If “Neighbors From Hell,” TBS’ first foray into animation, feels strangely familiar, it’s likely because the series has borrowed the shortcomings of a generation of adult animated series — from “Family Guy’s” increasingly desperate political incorrectness to “Aqua Teen Hunger Force’s” anarchic plotting and “South Park’s” tossed-off animation quality. Saddled with a derivative premise — a family of demons sent to pass as humans on Earth — and sloppily executed, it’s difficult to see “Neighbors” taking up permanent residence.
Good-natured demon Balthazor Hellman (Will Sasso) toils in a low-level grunt job in Hell. He’s torturing a sinner by forcing him to listen to a Britney Spears recording (which tells you all you need to know about both the contemporaneousness and depth of the series’ many pop culture references) when he’s busted by Satan for watching American TV on the job — illegal in Hell, for some reason.

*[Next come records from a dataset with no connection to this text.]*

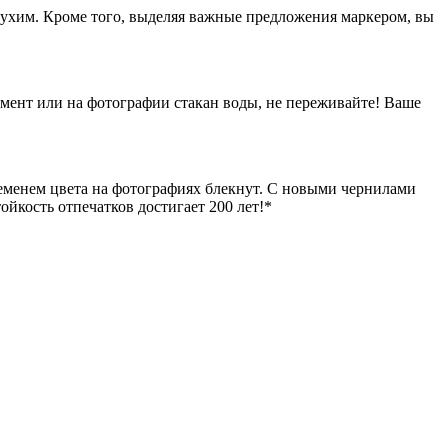
 сухим. Кроме того, выделяя важные предложения маркером, вы
мент или на фотографии стакан воды, не переживайте! Ваше
ременем цвета на фотографиях блекнут. С новыми чернилами
ойкость отпечатков достигает 200 лет!*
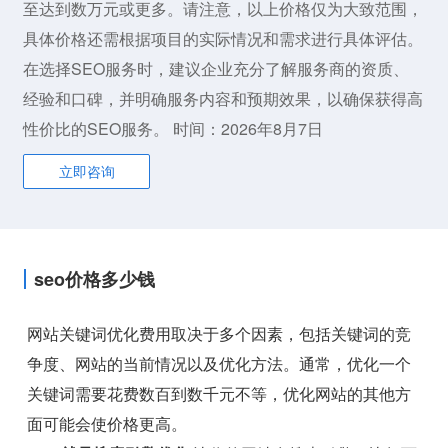
至达到数万元或更多。请注意，以上价格仅为大致范围，
具体价格还需根据项目的实际情况和需求进行具体评估。
在选择SEO服务时，建议企业充分了解服务商的资质、
经验和口碑，并明确服务内容和预期效果，以确保获得高
性价比的SEO服务。 时间：2026年8月7日
立即咨询
seo价格多少钱
网站关键词优化费用取决于多个因素，包括关键词的竞
争度、网站的当前情况以及优化方法。通常，优化一个
关键词需要花费数百到数千元不等，优化网站的其他方
面可能会使价格更高。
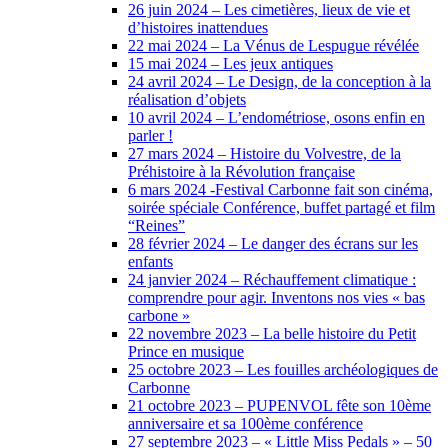
26 juin 2024 – Les cimetières, lieux de vie et
d’histoires inattendues
22 mai 2024 – La Vénus de Lespugue révélée
15 mai 2024 – Les jeux antiques
24 avril 2024 – Le Design, de la conception à la
réalisation d’objets
10 avril 2024 – L’endométriose, osons enfin en
parler !
27 mars 2024 – Histoire du Volvestre, de la
Préhistoire à la Révolution française
6 mars 2024 -Festival Carbonne fait son cinéma,
soirée spéciale Conférence, buffet partagé et film
“Reines”
28 février 2024 – Le danger des écrans sur les
enfants
24 janvier 2024 – Réchauffement climatique :
comprendre pour agir. Inventons nos vies « bas
carbone »
22 novembre 2023 – La belle histoire du Petit
Prince en musique
25 octobre 2023 – Les fouilles archéologiques de
Carbonne
21 octobre 2023 – PUPENVOL fête son 10ème
anniversaire et sa 100ème conférence
27 septembre 2023 – « Little Miss Pedals » – 50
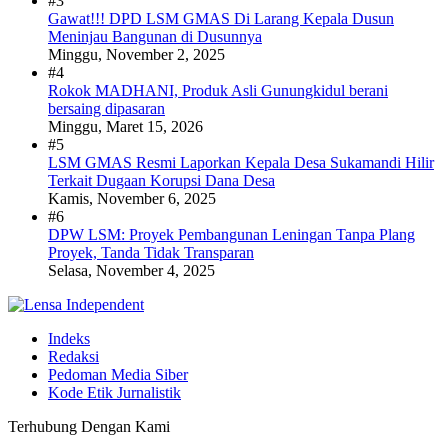
#3
Gawat!!! DPD LSM GMAS Di Larang Kepala Dusun
Meninjau Bangunan di Dusunnya
Minggu, November 2, 2025
#4
Rokok MADHANI, Produk Asli Gunungkidul berani
bersaing dipasaran
Minggu, Maret 15, 2026
#5
LSM GMAS Resmi Laporkan Kepala Desa Sukamandi Hilir
Terkait Dugaan Korupsi Dana Desa
Kamis, November 6, 2025
#6
DPW LSM: Proyek Pembangunan Leningan Tanpa Plang
Proyek, Tanda Tidak Transparan
Selasa, November 4, 2025
Indeks
Redaksi
Pedoman Media Siber
Kode Etik Jurnalistik
Terhubung Dengan Kami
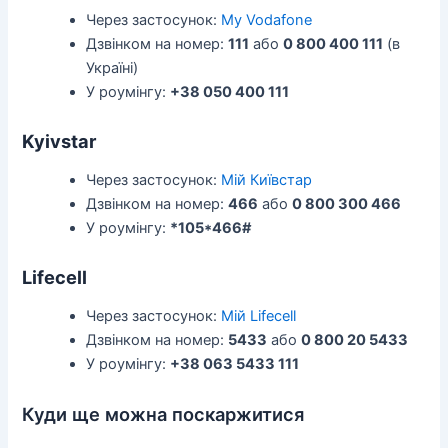
Через застосунок:
My Vodafone
Дзвінком на номер:
111
або
0 800 400 111
(в
Україні)
У роумінгу:
+38 050 400 111
Kyivstar
Через застосунок:
Мій Київстар
Дзвінком на номер:
466
або
0 800 300 466
У роумінгу:
*105*466#
Lifecell
Через застосунок:
Мій Lifecell
Дзвінком на номер:
5433
або
0 800 20 5433
У роумінгу:
+38 063 5433 111
Куди ще можна поскаржитися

As punishment, and due to his tube-learned familiarity with terran customs, Balthazor is dispatched to Earth along with his extended family, and tasked with infiltrating an energy company whose massive drilling project is threatening to impinge on Hell. He moves his family into a tract home in Texas, and takes a job with the company in question, striking up a friendship with the engineer in charge (Kyle McCulloch), whom he can’t bring himself to kill.
Though there’s potential for some “Invader Zim”-style lunacy in the however convoluted premise, the pilot mostly relies on stale caricatures and unfunny racist jibes, and highlights a louche housewife neighbor (Dina Waters) first seen cleaning up after, then making out with, then farting on — her pet poodle. (Yes, it’s that kind of show.)
The pilot attempts to fit in so many stories that it’s forced to resort to deus ex machina devices just to tie up its narrative strands.
Animation quality is sketchy and static (its inattention to detail is best indicated by the dark violet hue to rep a glass of Chardonnay), and excellent voice actor Patton Oswalt is reduced to little more than high-pitched squeaking as the family dog.